UniMorphGrasp: Diffusion Model with Morphology-Awareness for Cross-Embodiment Dexterous Grasp Generation

1King's College London, 2Imperial College London, Corresponding Authors

Abstract

Cross-embodiment dexterous grasping aims to generate stable and diverse grasps for robotic hands with heterogeneous kinematic structures. Existing methods are often tailored to specific hand designs and fail to generalize to unseen hand morphologies outside the training distribution. To address these limitations, we propose UniMorphGrasp, a diffusion-based framework that incorporates hand morphological information into the grasp generation process for unified cross-embodiment grasp synthesis. The proposed approach maps grasps from diverse robotic hands into a unified human-like canonical hand pose representation, providing a common space for learning. Grasp generation is then conditioned on structured representations of hand kinematics, encoded as graphs derived from hand configurations, together with object geometry. In addition, a loss function is introduced that exploits the hierarchical organization of hand kinematics to guide joint-level supervision. Extensive experiments demonstrate that UniMorphGrasp achieves state-of-the-art performance on existing dexterous grasp benchmarks and exhibits strong zero-shot generalization to previously unseen hand structures, enabling scalable and practical cross-embodiment grasp deployment.

Pipeline Overview

UniMorphGrasp Pipeline
(Left) The overview of our proposed UniMorphGrasp for cross-embodiment dexterous grasp generation. Given an object point cloud and an arbitrary hand morphology extracted from its URDF specification (mapped to a pre-defined canonical hand format), we employ a morphology encoder to extract morphology representations from the hand's joint structure. The hand pose (noised via a diffusion scheduler in training) is embedded through a linear layer, and concatenated with its active joint mask embedding to obtain the hand representation. This representation is then processed through a morphology-aware denoising model, where the iterative process is conditioned on both the morphology representation and the point cloud representation extracted via a Point Transformer. The entire framework is trained using a morphology-aware loss function. (Right) The structure of our morphology-aware denoising model, which is conditioned on the encoded morphology and the point cloud representations via cross-attention.

Method Performance

MultiDex Performance
UniMorphGrasp can generate stable and diverse grasps for cross-embodiment dexterous hands.
More MultiDex Results
More results generated by our UniMorphGrasp on the MultiDex dataset.
Quantitative Results 1
Quantitative comparison of our UniMorphGrasp (w/. and w/o. the morphology-aware loss) with different cross-embodiment dexterous grasp synthesis baselines across three robotic hands from three to five fingers: Barrett, Allegro, and Shadow hand.
Qualitative Comparison
Qualitative comparison with baselines 1) GenDexGrasp and 2) DRO-Grasp, where our results demonstrate superior surface conformity and stable form-closure.

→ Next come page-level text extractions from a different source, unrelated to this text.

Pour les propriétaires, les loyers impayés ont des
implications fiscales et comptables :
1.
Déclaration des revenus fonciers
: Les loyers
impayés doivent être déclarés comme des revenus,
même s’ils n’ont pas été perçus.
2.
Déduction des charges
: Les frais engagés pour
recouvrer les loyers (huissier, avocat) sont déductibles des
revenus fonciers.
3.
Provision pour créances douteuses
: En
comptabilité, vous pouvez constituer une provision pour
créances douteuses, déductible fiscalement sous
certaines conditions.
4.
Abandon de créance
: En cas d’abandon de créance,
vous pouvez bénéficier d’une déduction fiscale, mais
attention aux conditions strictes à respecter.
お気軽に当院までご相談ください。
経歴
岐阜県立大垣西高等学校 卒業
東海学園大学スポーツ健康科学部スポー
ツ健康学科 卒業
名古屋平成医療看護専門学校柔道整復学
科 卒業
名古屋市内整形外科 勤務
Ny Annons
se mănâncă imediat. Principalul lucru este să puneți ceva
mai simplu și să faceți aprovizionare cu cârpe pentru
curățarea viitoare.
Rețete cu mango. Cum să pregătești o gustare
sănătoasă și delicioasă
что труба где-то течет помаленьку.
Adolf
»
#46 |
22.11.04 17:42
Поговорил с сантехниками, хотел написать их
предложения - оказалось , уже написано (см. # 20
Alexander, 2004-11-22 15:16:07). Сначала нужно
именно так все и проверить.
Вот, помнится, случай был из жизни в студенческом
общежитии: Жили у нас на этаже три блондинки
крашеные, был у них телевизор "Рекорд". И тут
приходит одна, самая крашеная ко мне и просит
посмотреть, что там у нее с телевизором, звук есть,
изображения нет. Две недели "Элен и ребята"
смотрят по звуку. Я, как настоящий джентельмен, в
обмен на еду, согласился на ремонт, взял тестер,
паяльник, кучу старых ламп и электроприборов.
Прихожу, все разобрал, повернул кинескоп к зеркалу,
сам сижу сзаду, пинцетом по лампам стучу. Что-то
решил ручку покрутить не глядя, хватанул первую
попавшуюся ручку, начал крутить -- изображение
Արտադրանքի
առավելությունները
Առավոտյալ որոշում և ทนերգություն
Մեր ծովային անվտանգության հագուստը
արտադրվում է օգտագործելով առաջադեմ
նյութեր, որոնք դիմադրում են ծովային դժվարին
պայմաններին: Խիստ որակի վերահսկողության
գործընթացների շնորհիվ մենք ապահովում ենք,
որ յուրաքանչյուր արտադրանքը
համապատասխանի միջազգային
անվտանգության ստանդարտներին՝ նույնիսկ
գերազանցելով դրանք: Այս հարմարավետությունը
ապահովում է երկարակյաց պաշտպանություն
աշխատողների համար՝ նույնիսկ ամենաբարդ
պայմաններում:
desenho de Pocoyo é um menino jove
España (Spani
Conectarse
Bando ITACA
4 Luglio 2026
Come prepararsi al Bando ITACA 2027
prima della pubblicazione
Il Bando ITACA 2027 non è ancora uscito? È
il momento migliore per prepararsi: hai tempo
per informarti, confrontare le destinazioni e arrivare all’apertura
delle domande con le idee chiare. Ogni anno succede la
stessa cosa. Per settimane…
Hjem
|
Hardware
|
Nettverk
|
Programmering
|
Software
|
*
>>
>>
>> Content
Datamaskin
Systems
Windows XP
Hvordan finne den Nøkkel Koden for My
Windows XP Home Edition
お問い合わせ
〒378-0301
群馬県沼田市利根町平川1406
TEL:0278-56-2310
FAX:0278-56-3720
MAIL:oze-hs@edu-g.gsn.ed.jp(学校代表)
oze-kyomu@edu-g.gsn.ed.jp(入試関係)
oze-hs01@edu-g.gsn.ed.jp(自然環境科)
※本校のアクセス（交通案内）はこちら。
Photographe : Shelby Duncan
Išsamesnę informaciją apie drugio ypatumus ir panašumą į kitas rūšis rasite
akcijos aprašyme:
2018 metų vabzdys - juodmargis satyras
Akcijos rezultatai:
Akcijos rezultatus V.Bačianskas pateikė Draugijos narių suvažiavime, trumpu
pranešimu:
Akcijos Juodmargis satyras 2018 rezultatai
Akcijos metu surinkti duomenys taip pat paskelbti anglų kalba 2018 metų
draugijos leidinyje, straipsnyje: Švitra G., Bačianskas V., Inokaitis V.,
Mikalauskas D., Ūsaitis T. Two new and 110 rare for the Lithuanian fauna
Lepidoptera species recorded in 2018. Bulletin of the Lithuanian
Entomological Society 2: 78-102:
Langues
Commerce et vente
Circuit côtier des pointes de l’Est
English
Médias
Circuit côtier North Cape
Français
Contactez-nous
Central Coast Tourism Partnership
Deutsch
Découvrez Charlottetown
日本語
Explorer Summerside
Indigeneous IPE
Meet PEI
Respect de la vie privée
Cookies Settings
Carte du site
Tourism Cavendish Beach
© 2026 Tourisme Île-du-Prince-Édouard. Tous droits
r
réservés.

Zero-Shot Generalization to Novel Hand Morphologies

Generalization 1
Topological Variations: We selectively remove fingers of the Shadow hand.
Generalization 2
Geometrical Variations: We scale the finger lengths by factors of 1.5× (lengthened).
Generalization 3
Geometrical Variations: We scale the finger lengths by factors of 0.8× (shortened).
Generalization 4
Embodiment Variations: We replace Shadow Hand fingers with Allegro Hand fingers to introduce embodiment changes in joint axis, joint limits, and link geometries.

Cross-Dataset Results

We conduct cross-dataset evaluations on the Multi-GraspLLM and Objaverse datasets to evaluate the zero-shot generalization capability of our model.

Multi GraspLLM
Visualizations of cross-embodiment grasps synthesized by UniMorphGrasp on the Multi-GraspLLM dataset.
Objaverse Results
Visualizations of cross-embodiment grasps synthesized by UniMorphGrasp on the Objaverse dataset.
Quantitative Results 2
Cross-dataset zero-shot generalization results. We evaluate models trained on MultiDex directly on unseen datasets: Multi-GraspLLM and Objaverse.

Real-World Experiments

We validate UniMorphGrasp in real-world scenarios using a UR5e arm equipped with a Leap Hand.

Real World 1 Real World 2

Real-world grasping demonstrations on the Leap Hand.

Quantitative Results 3
Quantitative real-world evaluation on the Leap Hand. We report the success rate over 10 attempts for eight objects from the YCB dataset.